Effect of dyslipidemia on HBsAg clearance in nucleos(t)ide analogues-experienced chronic hepatitis B patients treated with peginterferon alfa.

BMC Infect Dis

Department of Infection Disease, Clinical Medical Research Center for Bacterial and Fungal Infectious Diseases of Fujian province, Fujian Medical University Affiliated First Quanzhou hospital, No. 250 East Street, Licheng District, Quanzhou, 362000, Fujian, China.

Published: November 2024

Background: While previous reports have shown that hepatitis B virus (HBV) infection affects lipid metabolism and vice versa, the impact of dyslipidemia on the functional cure of HBV infection following peginterferon alfa (PegIFNα) therapy remains unknown. Hence, this study aimed to investigate the effect of dyslipidemia on hepatitis B surface antigen (HBsAg) clearance and develop a nomogram model for predicting patients for whom PegIFNα therapy is indicated.

Methods: A total of 160 nucleos(t)ide analogues (NAs)- experienced chronic hepatitis B (CHB) patients treated with PegIFNα (180 µg/week) were enrolled in this study. The relationship between serum lipid and HBsAg clearance was analysed. Univariate and multivariate COX analyses were used to construct and plot the nomogram model.
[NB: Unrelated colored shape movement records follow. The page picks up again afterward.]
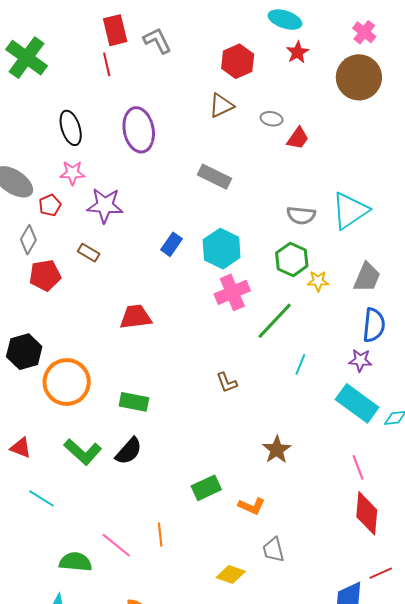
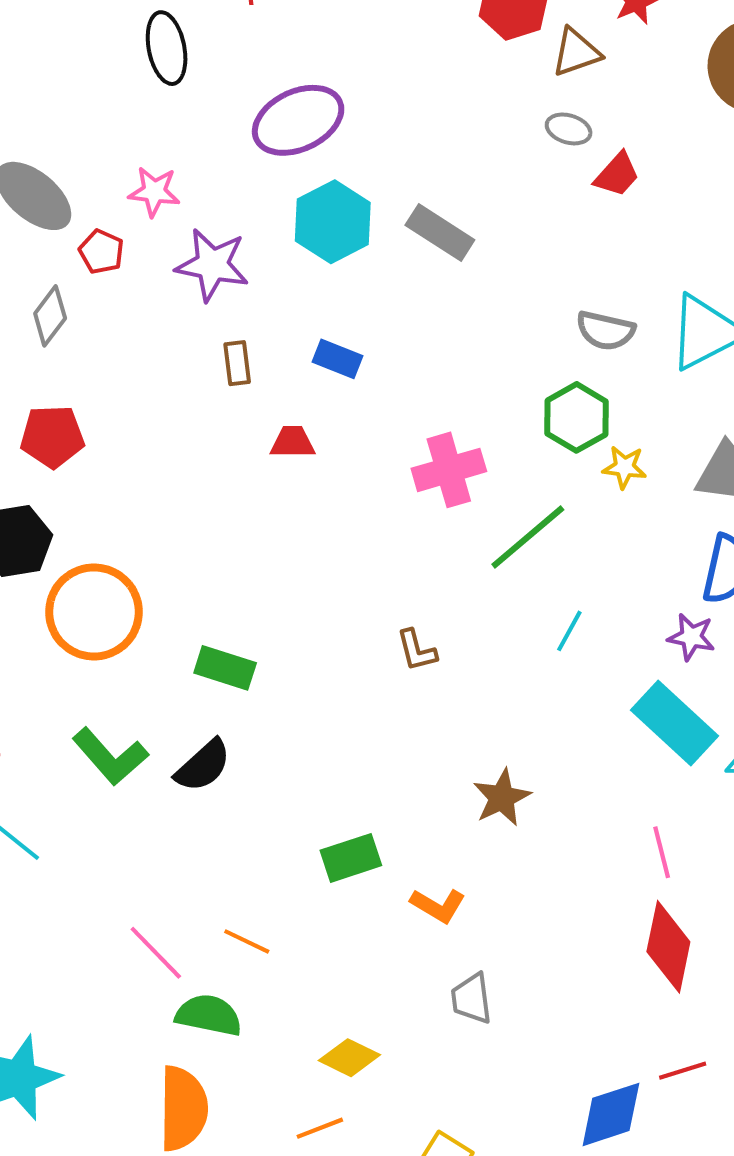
brown triangle: (221, 106) -> (576, 52), moved
black ellipse: (71, 128) -> (167, 48), moved
purple ellipse: (139, 130) -> (298, 120), turned 69
red pentagon: (50, 205) -> (101, 252), turned -30
blue rectangle: (172, 244) -> (338, 359), turned 70
cyan hexagon: (222, 249) -> (333, 222), moved
brown rectangle: (89, 253) -> (237, 363), moved, turned 45
red pentagon: (45, 275) -> (52, 436), moved
red trapezoid: (136, 317) -> (292, 442), moved, size x0.7
orange line: (160, 535) -> (247, 941), turned -65
green semicircle: (75, 562) -> (209, 1015), moved
yellow diamond: (231, 574) -> (349, 1058), moved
The area under the receiver operating characteristic curve (AUC) and calibration curve were used to evaluate the discrimination and calibration of the model, respectively.

Results: After 48 weeks of PegIFNα therapy, a total of 33 patients in the cohort achieved HBsAg clearance. Univariate and multivariate COX analyses indicated that dyslipidemia was significantly associated with HBsAg clearance and was an independent predictor of HBsAg clearance (HR = 0.243, P = 0.001). Kaplan-Meier survival analyses show that cumulative HBsAg clearance was significantly higher in the normolipidemic group than in the dyslipidemia group (log-rank test, P = 0.007). During the treatment, triglyceride showed an increasing trend, while the levels of total cholesterol, high-density lipoprotein, low-density lipoprotein, apolipoprotein A1 and apolipoprotein B decreased. Dyslipidemia and other indicators independently associated with HBsAg clearance were used to construct the nomogram model. The AUC of the model at 36-week and 48-week were 0.879 and 0.856, and the model demonstrated good discrimination and calibration.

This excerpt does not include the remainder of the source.